_Provided data_:
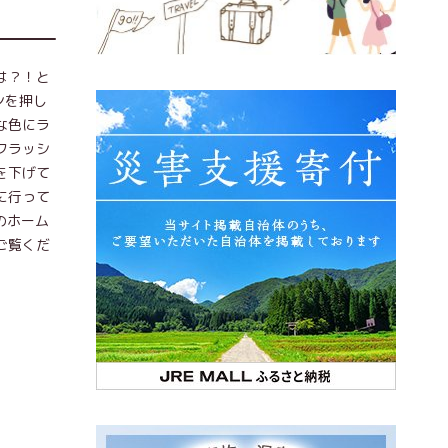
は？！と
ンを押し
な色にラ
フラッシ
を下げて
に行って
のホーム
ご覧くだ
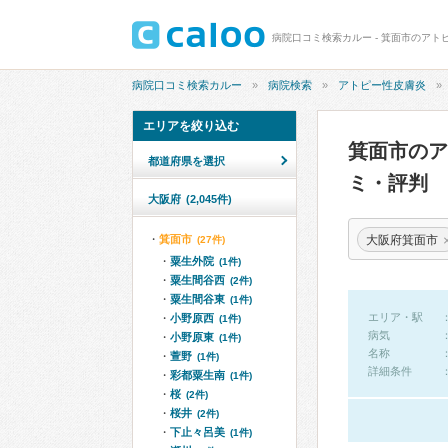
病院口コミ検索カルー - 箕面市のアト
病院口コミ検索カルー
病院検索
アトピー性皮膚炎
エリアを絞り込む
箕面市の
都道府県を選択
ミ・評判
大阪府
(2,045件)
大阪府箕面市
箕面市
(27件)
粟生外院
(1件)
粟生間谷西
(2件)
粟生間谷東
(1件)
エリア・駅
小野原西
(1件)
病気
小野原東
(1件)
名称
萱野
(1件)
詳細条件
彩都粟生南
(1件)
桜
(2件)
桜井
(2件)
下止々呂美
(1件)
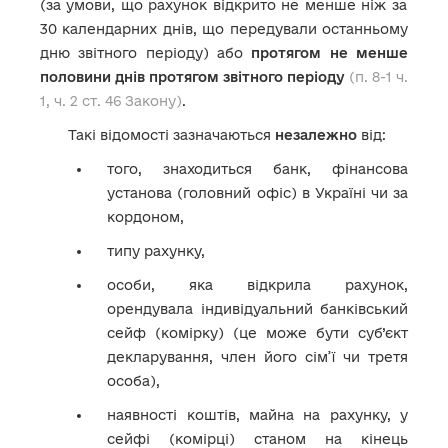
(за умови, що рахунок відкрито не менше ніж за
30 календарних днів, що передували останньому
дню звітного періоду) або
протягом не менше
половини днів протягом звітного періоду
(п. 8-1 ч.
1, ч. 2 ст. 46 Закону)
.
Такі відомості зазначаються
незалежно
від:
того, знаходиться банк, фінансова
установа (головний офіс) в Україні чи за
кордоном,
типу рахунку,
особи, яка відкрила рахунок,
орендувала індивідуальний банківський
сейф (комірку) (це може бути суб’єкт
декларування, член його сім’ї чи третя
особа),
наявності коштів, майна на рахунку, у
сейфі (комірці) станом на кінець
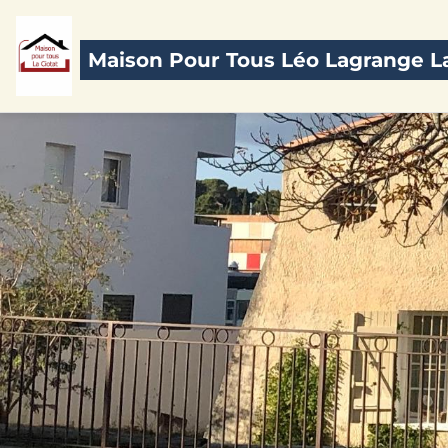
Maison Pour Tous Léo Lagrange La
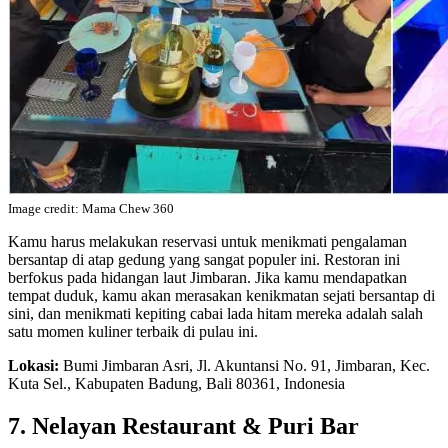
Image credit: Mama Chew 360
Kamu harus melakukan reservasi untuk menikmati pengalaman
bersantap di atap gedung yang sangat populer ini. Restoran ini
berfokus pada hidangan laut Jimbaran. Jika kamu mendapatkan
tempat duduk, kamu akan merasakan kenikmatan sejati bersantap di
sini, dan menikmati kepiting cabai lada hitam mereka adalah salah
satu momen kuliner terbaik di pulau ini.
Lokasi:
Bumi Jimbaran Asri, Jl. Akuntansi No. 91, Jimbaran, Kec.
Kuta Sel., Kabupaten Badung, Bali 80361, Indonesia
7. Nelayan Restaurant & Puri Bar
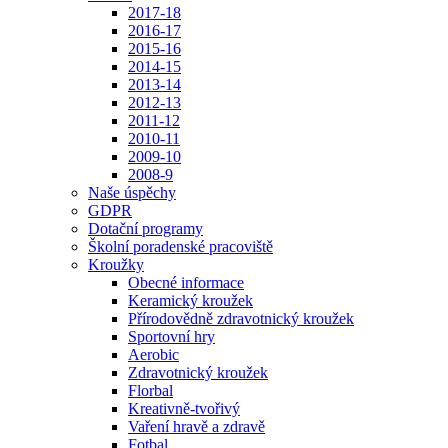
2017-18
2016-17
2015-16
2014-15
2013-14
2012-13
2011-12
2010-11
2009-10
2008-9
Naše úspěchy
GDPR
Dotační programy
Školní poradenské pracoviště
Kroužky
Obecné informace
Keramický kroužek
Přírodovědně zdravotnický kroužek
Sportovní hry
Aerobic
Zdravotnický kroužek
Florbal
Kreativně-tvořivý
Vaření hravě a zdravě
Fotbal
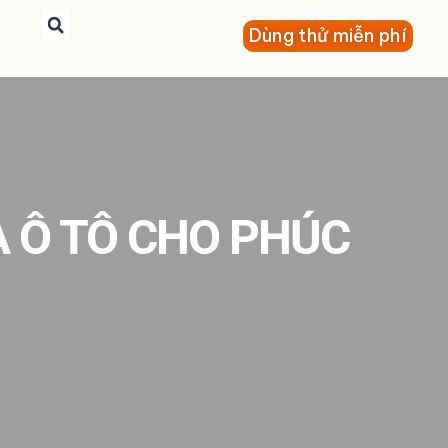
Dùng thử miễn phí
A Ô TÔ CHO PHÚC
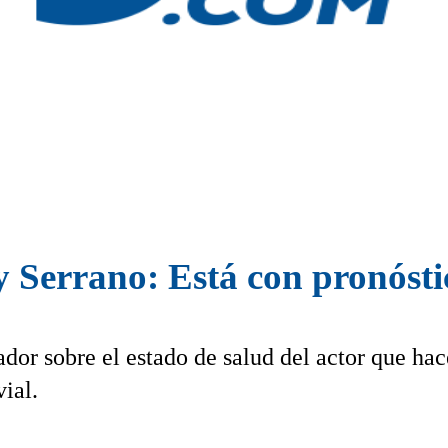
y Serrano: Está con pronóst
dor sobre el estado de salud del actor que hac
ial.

_Exercise details_:
Looking at the records above, return exactly the lines from the line with "дню звітного періоду) або" to the line with "сейфі (комірці) станом на кінець", both ends included.

_Solution for this task_:
дню звітного періоду) або
протягом не менше
половини днів протягом звітного періоду
(п. 8-1 ч.
1, ч. 2 ст. 46 Закону)
.
Такі відомості зазначаються
незалежно
від:
того, знаходиться банк, фінансова
установа (головний офіс) в Україні чи за
кордоном,
типу рахунку,
особи, яка відкрила рахунок,
орендувала індивідуальний банківський
сейф (комірку) (це може бути суб’єкт
декларування, член його сім’ї чи третя
особа),
наявності коштів, майна на рахунку, у
сейфі (комірці) станом на кінець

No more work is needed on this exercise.